We’ve been making good and frequent use of the Reykjavik bus system (called the Strætó), so I’ve had a lot of opportunities to observe Icelandic public transportation in action. The Strætó has a lot going for it: the buses are clean (coming from New York City subways, this is a big one, and not to be taken for granted), and while they don’t run all night (the last bus on most routes is just before midnight), they do run reasonably frequently during the week–particularly in the morning/after work hours. Almost all the buses have easy-to-read digital signs above the driver which indicate the next stop, and these stops are also generally announced clearly over a speaker system (also a big change from the NYC subways). The route map is very easy to decipher. The system runs buses from Reykjavik into three or four surrounding suburbs. There is an extensive and easy-to-use website (available in English!) that you can use to plan your trip to/from precise addresses and/or local points of interest (schools, cinemas, swimming pools, etc.). All very good things. But there are, of course, some idiosyncrasies and pointers for future Strætó commuters worth sharing, too:
(If you want to get into the spirit of things, you might check out this song, “Strætó 14,” by the Icelandic singer Þórir Georg. I’m not sure what the song is about exactly, but it is at least titularly about a bus line, so that’s a good start.)
-Many of the routes start or begin in neighborhoods where there are just not a lot of bus commuters. Take our own line, the number 12 (holla!): this bus runs from a hub well out outside of Reykjavík, through the city center, past the university, and ends right on the ocean, not 30 feet from our door. Two of the last three stops are within spitting distance from one another, and I’ve definitely ridden with people who make use of both stops, 20 feet apart, instead of just getting off at the same time. But usually, once it’s past the university stops, the bus is empty, save Mark and I. Twice now, the bus driver has turned around and yelled back to me to double check that I was on the right bus, and that being the case, to check which stop I wanted so that he could blow by the other ones without pause. The number 12 is basically the bus that the city of Reykjavík operates in order to give us a ride home. (Mark’s observation, not mine.) Many of you remember the way I anthropomorphized the G train. The number 12 promises to occupy a similar place in my heart.
-Most of these buses are driven fast. Like, super duper fast. On highways and through residential areas alike. (They may actually be faster in the residential areas.) And they take off pretty much as soon as you get in, even if you’re still paying your fare.

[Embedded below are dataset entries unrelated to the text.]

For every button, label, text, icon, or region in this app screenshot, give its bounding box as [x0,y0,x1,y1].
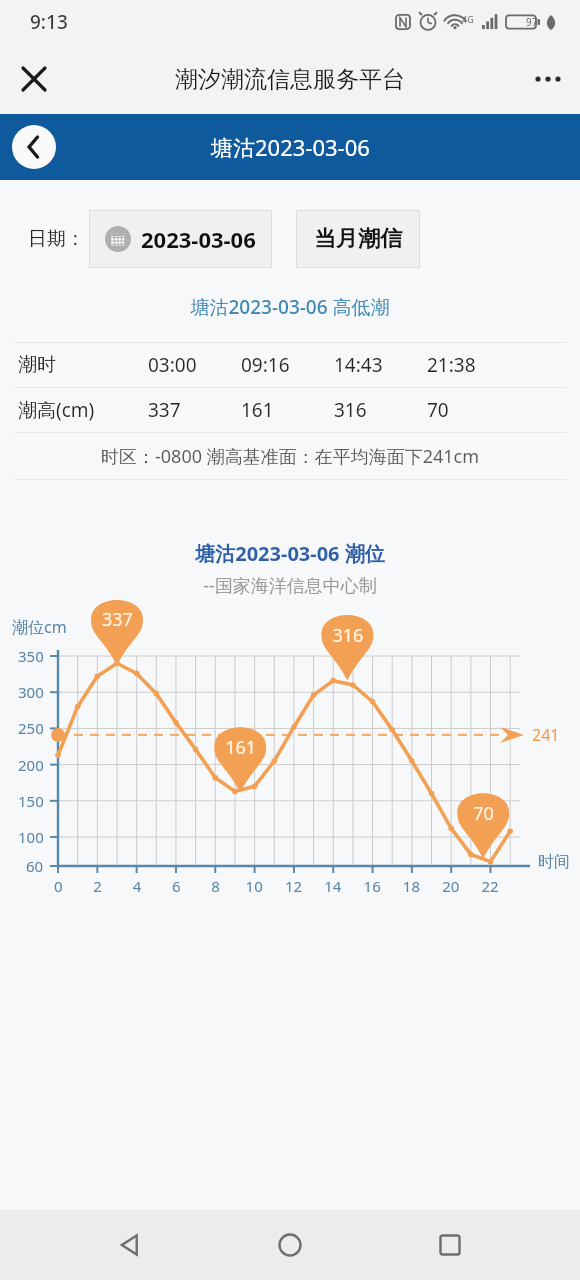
staticText: 161 [241,397,274,423]
staticText: 14:43 [334,352,383,378]
staticText: 潮高(cm) [18,397,95,423]
staticText: 潮汐潮流信息服务平台 [175,65,405,94]
button[interactable]: Recents [420,1215,480,1275]
staticText: 塘沽2023-03-06 潮位 [0,540,580,567]
staticText: 日期： [28,227,85,251]
button[interactable]: Back [12,125,56,169]
staticText: 塘沽2023-03-06 高低潮 [0,294,580,320]
staticText: 337 [148,397,181,423]
button[interactable]: 2023-03-06 [89,210,272,268]
button[interactable]: Close [10,55,58,103]
staticText: 03:00 [148,352,197,378]
staticText: 当月潮信 [314,225,402,253]
staticText: 4G [462,13,474,25]
staticText: --国家海洋信息中心制 [0,573,580,598]
staticText: 9:13 [30,9,68,35]
staticText: 塘沽2023-03-06 [211,132,370,162]
button[interactable]: More options [524,55,572,103]
staticText: 21:38 [427,352,476,378]
button[interactable]: 当月潮信 [296,210,420,268]
staticText: 316 [334,397,367,423]
button[interactable]: Home [260,1215,320,1275]
staticText: 潮时 [18,353,56,377]
button[interactable]: Back [100,1215,160,1275]
staticText: 70 [427,397,449,423]
staticText: 09:16 [241,352,290,378]
staticText: 97 [526,15,538,29]
staticText: 时区：-0800 潮高基准面：在平均海面下241cm [101,444,480,469]
staticText: 2023-03-06 [141,224,256,254]
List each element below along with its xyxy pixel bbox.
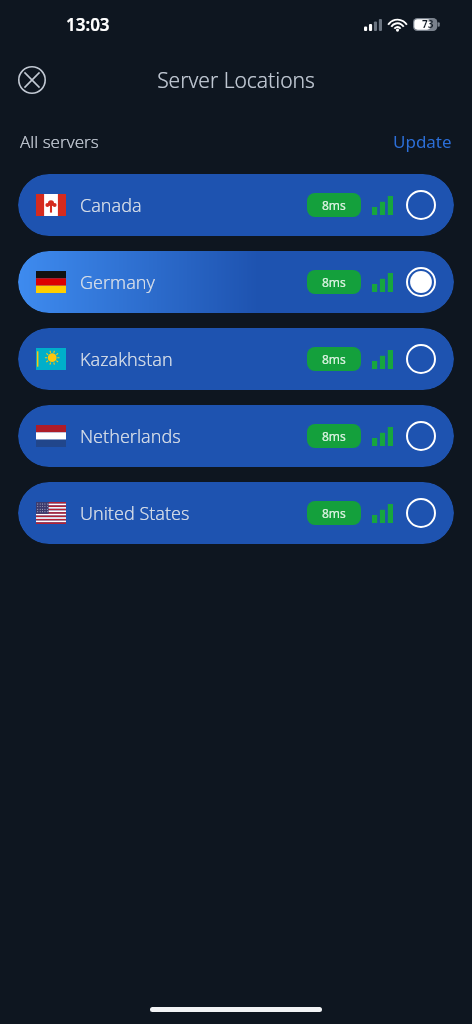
staticText: Netherlands (80, 424, 181, 449)
staticText: Canada (80, 193, 142, 218)
staticText: 8ms (322, 505, 346, 521)
staticText: Germany (80, 270, 155, 295)
button[interactable]: Germany (18, 251, 454, 313)
staticText: 73 (422, 17, 434, 31)
button[interactable]: Kazakhstan (18, 328, 454, 390)
button[interactable]: Close (18, 66, 46, 94)
staticText: 8ms (322, 351, 346, 367)
staticText: United States (80, 501, 190, 526)
staticText: Server Locations (157, 66, 315, 95)
staticText: Update (393, 130, 452, 153)
staticText: 13:03 (66, 13, 110, 36)
button[interactable]: Netherlands (18, 405, 454, 467)
button[interactable]: Update (393, 130, 452, 153)
staticText: 8ms (322, 197, 346, 213)
staticText: 8ms (322, 274, 346, 290)
staticText: Kazakhstan (80, 347, 173, 372)
staticText: All servers (20, 130, 99, 153)
button[interactable]: Canada (18, 174, 454, 236)
staticText: 8ms (322, 428, 346, 444)
button[interactable]: United States (18, 482, 454, 544)
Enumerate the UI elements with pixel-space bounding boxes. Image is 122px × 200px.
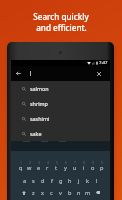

Even if you think that you have great surf board/subway/train/bus balance, you really should hold on. You’re not expecting the driver to take the roundabout at 80mph (or whatever the km/hr equivalent is), but he’s going to.
-Buses run pretty much on schedule (yay!), but occasionally–because of the speedy driving, no doubt–they will run a bit fast. If, hypothetically, your bus is arriving at the stop earlier than scheduled and you start running for it (G train style, for you Brooklynites), neither will the bus driver wait nor will the individuals standing at the bus stop make any effort to get the bus driver to wait. Rather, you will arrive at the bus stop, probably swearing, just as it blasts away (very possibly empty), and the other commuters at the stop will just sort of shrug at you, or not look at you at all.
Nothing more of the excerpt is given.